● REQUIRED WORK
Copy the lines below exactly, starting at the one with "Cristianismo, pero su" and ending at the one with "Ferienjob in Warendorf gefunden.", and leave out any picture.

● INFORMATION
------------------------------------------------------------

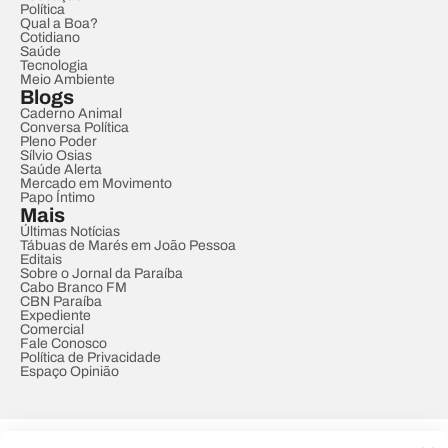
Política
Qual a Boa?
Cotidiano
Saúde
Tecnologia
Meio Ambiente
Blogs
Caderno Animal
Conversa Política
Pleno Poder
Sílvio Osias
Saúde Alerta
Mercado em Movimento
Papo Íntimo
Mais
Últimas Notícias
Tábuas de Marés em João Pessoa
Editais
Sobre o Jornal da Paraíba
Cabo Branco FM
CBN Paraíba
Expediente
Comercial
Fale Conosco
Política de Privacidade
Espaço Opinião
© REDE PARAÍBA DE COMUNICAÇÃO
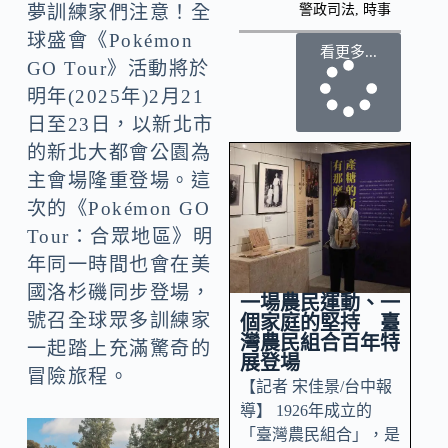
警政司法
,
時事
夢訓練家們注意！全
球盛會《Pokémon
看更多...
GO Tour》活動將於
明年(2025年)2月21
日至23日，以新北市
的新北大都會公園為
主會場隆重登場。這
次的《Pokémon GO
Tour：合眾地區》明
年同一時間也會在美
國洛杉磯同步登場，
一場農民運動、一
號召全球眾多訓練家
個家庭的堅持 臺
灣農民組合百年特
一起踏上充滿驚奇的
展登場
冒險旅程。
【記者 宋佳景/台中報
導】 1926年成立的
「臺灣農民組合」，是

------------------------------------------------------------

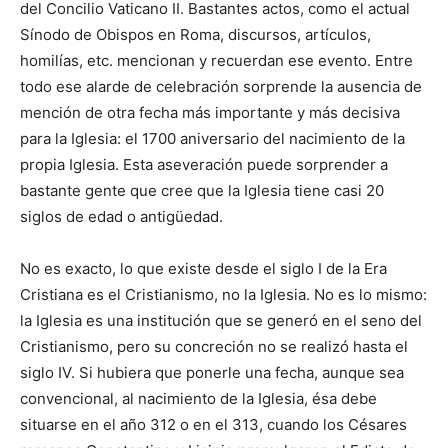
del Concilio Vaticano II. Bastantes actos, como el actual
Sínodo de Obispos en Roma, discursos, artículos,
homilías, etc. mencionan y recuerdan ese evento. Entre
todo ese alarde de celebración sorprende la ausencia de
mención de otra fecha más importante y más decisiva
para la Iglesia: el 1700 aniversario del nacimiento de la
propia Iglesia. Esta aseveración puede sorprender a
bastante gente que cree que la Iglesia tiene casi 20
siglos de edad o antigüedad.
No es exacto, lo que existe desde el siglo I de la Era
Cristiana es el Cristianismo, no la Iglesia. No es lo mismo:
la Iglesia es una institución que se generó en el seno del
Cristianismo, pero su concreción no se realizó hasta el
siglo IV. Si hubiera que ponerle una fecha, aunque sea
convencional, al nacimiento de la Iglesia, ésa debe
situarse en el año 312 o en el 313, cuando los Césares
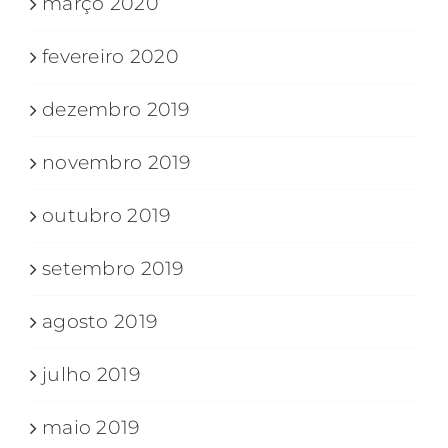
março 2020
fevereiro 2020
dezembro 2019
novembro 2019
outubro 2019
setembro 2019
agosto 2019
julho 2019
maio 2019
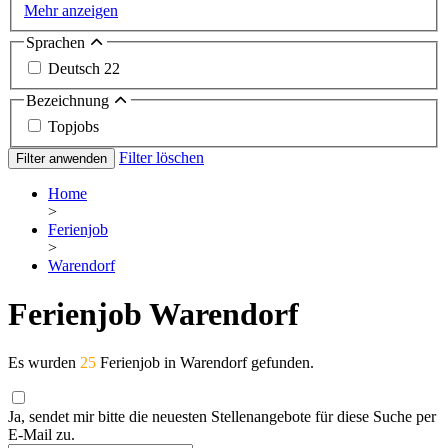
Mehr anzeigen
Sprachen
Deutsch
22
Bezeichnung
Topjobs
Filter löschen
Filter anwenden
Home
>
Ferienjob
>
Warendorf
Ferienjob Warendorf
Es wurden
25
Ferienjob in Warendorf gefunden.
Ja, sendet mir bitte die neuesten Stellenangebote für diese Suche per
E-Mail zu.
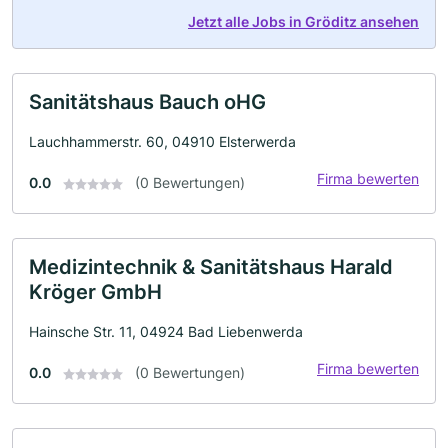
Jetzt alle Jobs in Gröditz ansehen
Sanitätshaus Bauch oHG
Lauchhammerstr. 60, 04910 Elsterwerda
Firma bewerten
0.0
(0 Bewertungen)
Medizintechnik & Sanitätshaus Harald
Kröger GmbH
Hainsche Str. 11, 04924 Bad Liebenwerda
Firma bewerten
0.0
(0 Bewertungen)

------------------------------------------------------------

● ANSWER
Cristianismo, pero su concreción no se realizó hasta el
siglo IV. Si hubiera que ponerle una fecha, aunque sea
convencional, al nacimiento de la Iglesia, ésa debe
situarse en el año 312 o en el 313, cuando los Césares
março 2020
fevereiro 2020
dezembro 2019
novembro 2019
outubro 2019
setembro 2019
agosto 2019
julho 2019
maio 2019
Mehr anzeigen
Sprachen
Deutsch
22
Bezeichnung
Topjobs
Filter löschen
Filter anwenden
Home
>
Ferienjob
>
Warendorf
Ferienjob Warendorf
Es wurden
25
Ferienjob in Warendorf gefunden.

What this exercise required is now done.